What Next-Generation COVID-19 Antibody Therapeutics Need to Succeed

First-generation therapeutics have been largely ineffective against the SARS-CoV-2 virus, resulting in significant challenges and opportunities for the second-generation therapeutics that are being designed now.

First-generation therapeutics have been largely ineffective against the SARS-CoV-2 virus, resulting in significant challenges and opportunities for the second-generation therapeutics that are being designed now.

“As first generation therapeutics for COVID-19 struggle, we must learn why they struggle and how to address their limitations,” Daniel Chen, M.D., Ph.D., CMO for IGM Bioscience, said at the recent Bioinsider virtual meeting discussing the therapeutic pipeline for COVID-19.

The opportunities for second generation therapies, as Chen sees them, include:

• Enhancing CD8 T cell memory T cell responses.

• Increasing the longevity of the protective humoral immune response.

• Enhancing the specificity of antiviral medications, and thus the potency of SARS-CoV-2 oral inhibitors.

• Specifically targeting the hyperinflammatory biology.

• Stimulating the cellular immune response early in the infection.

• Inhibiting inflammation late in the disease.

• Increasing neutralization in the primary infection compartments.

• Increasing inhibition of viral variants.

Because the initial SARS-CoV-2 infection presents primarily as a respiratory virus, “protection needs to focus on the mucosal space.
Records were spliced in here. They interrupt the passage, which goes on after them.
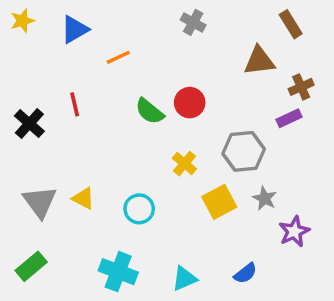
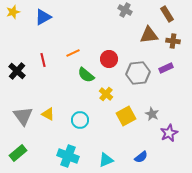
gray cross: (193, 22) -> (125, 10), moved
orange line: (118, 57) -> (73, 53), moved
brown cross: (301, 87) -> (173, 41), moved, turned 32
green semicircle: (150, 111) -> (86, 75), moved
gray hexagon: (244, 151) -> (138, 73), moved

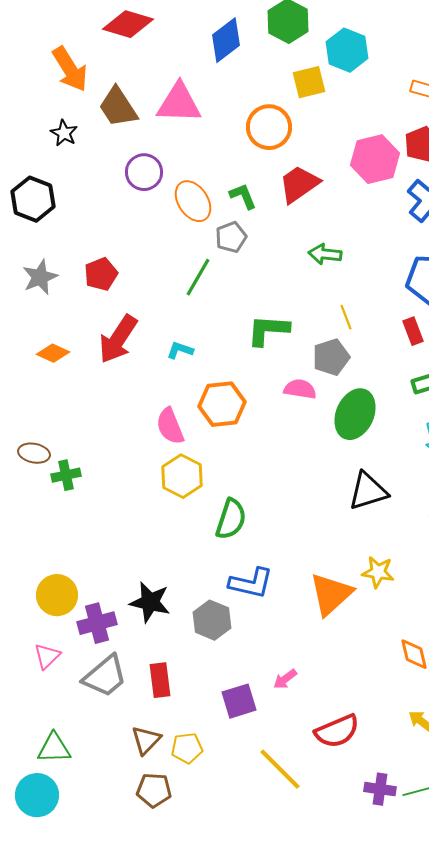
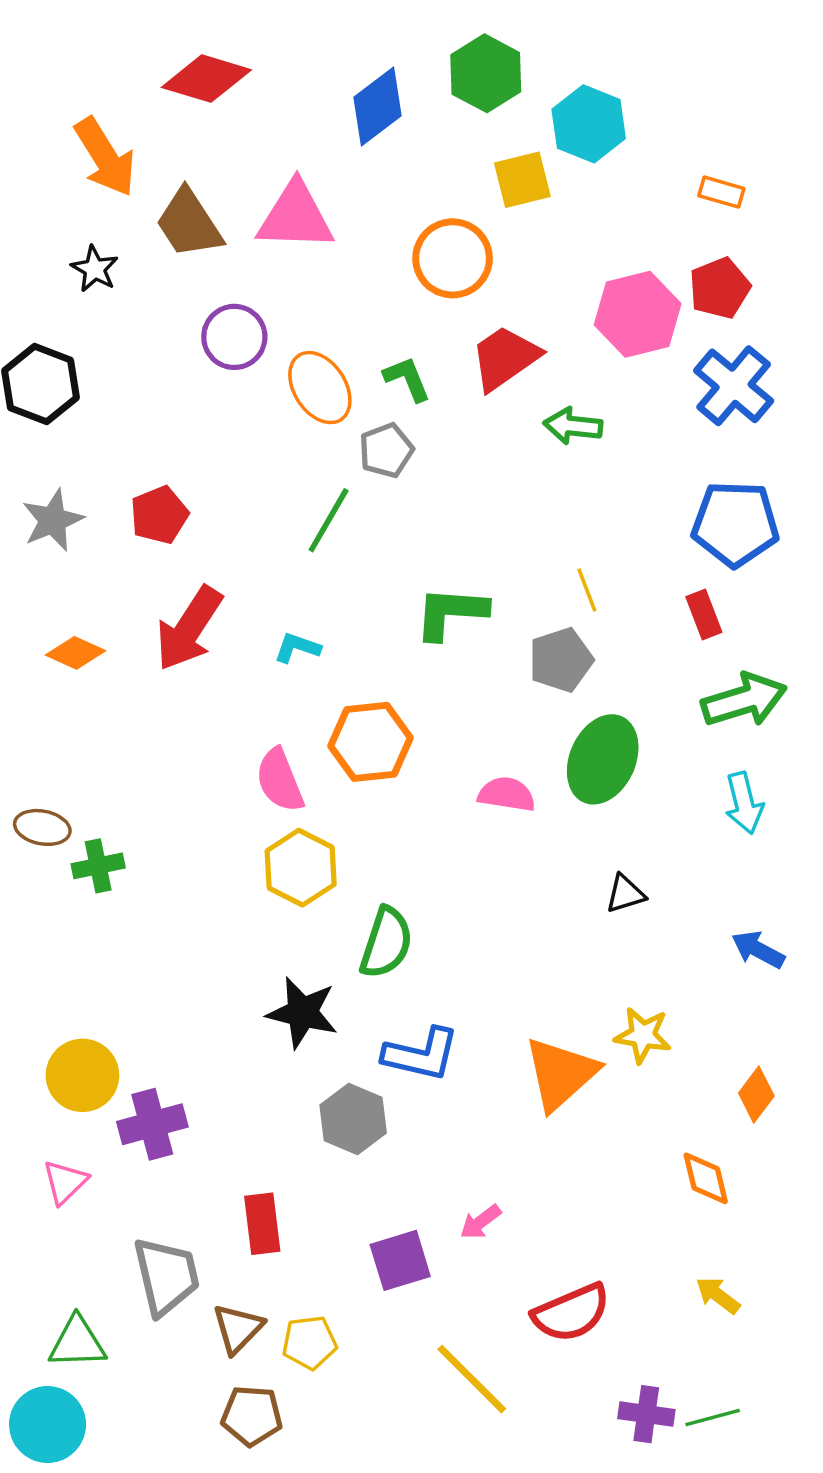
green arrow: (325, 254) -> (573, 426), moved
pink semicircle: (300, 389) -> (507, 794), moved
black triangle: (368, 491) -> (625, 894), size x0.6
black star: (150, 602) -> (302, 1013), moved
gray trapezoid: (105, 676) -> (166, 1276), moved, turned -63

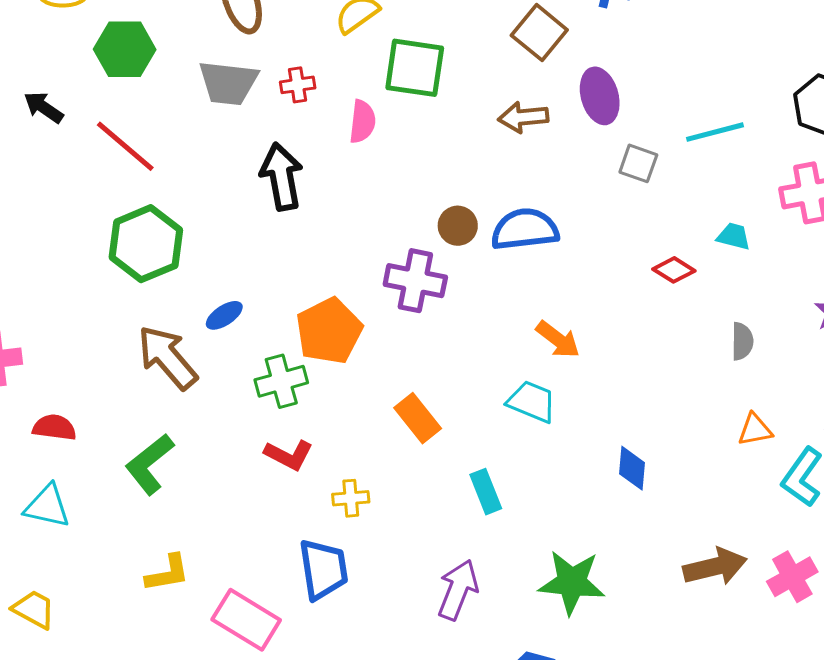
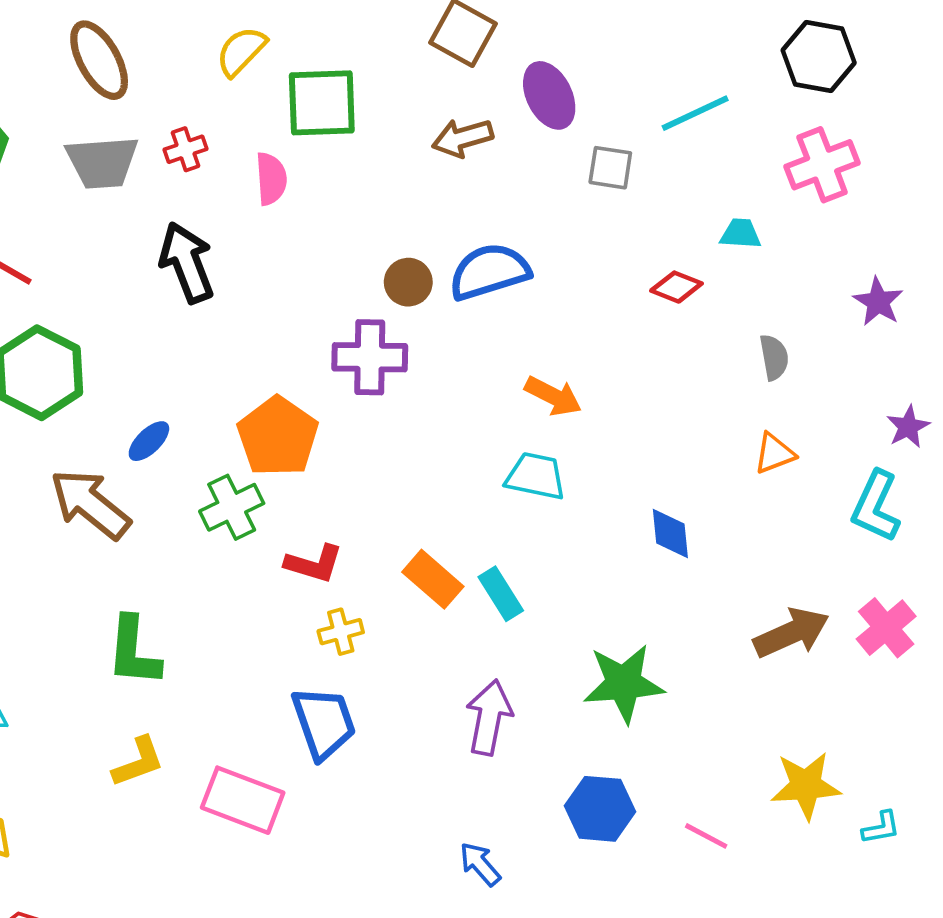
orange rectangle: (418, 418) -> (433, 579), moved
orange triangle: (755, 430) -> (774, 453), moved
red L-shape: (289, 455) -> (314, 564), moved
green L-shape: (149, 464) -> (134, 651), moved, turned -36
We need to inhibit the virus’ early activation, and recognize that it can cause viremia, thrombosis, and other conditions, and is a visceral disease affecting cells in the heart, kidneys, brain, and beyond. It’s a broad-ranging virus.

“We’ve seen growing evidence of the importance of the CD8 T cell response in combatting the SARS-CoV-2 virus, the lack of potency and specificity of SMI therapeutics (like remdisivir), learned that immune modulators aren’t directed against hyperinflammation, and that neutralizing antibodies offer poor protection in mucosal compartments,” Chen said.
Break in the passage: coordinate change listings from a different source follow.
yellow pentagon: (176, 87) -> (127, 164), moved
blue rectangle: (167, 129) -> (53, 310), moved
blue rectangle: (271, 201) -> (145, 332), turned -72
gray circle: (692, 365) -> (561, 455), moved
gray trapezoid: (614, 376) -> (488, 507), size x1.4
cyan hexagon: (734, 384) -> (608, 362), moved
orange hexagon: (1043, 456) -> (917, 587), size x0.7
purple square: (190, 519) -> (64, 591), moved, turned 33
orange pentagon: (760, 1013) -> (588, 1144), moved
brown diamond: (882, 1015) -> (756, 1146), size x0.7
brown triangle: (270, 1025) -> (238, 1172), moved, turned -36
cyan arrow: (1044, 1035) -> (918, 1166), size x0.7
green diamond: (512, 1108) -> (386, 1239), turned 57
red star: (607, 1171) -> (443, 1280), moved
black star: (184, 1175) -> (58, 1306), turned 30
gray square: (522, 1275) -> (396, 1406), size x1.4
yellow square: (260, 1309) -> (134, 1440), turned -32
“We’ve learned that the spike protein may not generate the best immune response,” Chen continued. “We now know there are variants in the spike protein, so interventions need to address not just one sequence, but the broad range that will present” to generate a sustained CD8 T cell response.

For the next generation of antibody-based anti-COVID-19 therapeutics, Chen recommended identifying the right epitopes and targets, and then selecting the right antibody or combination of antibodies.

Today, he said, “Most efforts around neutralizing antibodies are focused on IgG platforms.”

Chen, whose company focuses on IgM antibodies, said the humoral response elicited by IgG is not as effective for respiratory tract infections and that other antibodies may be more effective.

For example, he suggested designing bi-or multi-specific antibodies or antibody fusions, as well as investigating the efficacy of IgM, IgA, DARPins and nanobodies, and considering CAR-T and TRAP approaches. PEGylation also may be promising.

“With the SARS-CoV-2 virus, infections usually first occur in the mucosal spaces,” Chen pointed out. The lung, eyes, upper respiratory tract and intestines, for example, each have a mucosal compartment. The need to deliver therapeutics to those compartments has caused physicians to push massively high doses of medications. The alternative, he said, is to deliver the antibody directly into those spaces.

As an example, Chen cited research by Michael Schoof and colleagues at the University of California – San Francisco. Schoof’s team used a high affinity trimeric antibody mNb6-tri to bind to multiple epitopes on the spike protein and block ACE2 interaction.

“The virus was bound in an inactive stage,” Chen said, so it couldn’t infect other cells. “This antibody won’t provide systemic protection, but could be given early after exposure or, later, in combination with systemic approaches.”

In terms of delivery, he noted that while intravenous administration may first come to mind, nebulizers, intranasal atomizers, and dry powder inhalers also are effective delivery systems for pulmonary diseases.

The possibility that the SARS-CoV-2 virus will mutate poses another challenge. One solution is to add multiple antibodies to a therapeutic, but that soon becomes unwieldy. A more elegant solution, Chen suggested, relies upon physical mechanics.

Choosing molecules with high avidity (the premise behind Velcro™), he said, may enable the antibodies to bind with stronger and stronger characteristics to variations of the original target.

“As you get larger and larger molecules, that leads to steric hindrance. The larger the molecule you use to cover the virion, the better able you may be to account for escaped viruses by glomming up the molecule,” he said.

Basically, even if the virus mutates, this strategy can effectively envelop it and prevent it from binding to human cells.

“When large, multivalent antibodies with high specificity, affinity and avidity bind to the target, they just don’t come off,” he said.

“Vaccines are the foundation of our fight against COVID-19, but of themselves won’t solve the problem,” Chen concluded. Therapeutics are needed. To make them effective, “we urgently need a better understanding of the complexity of COVID-19 virus and host biology interactions.”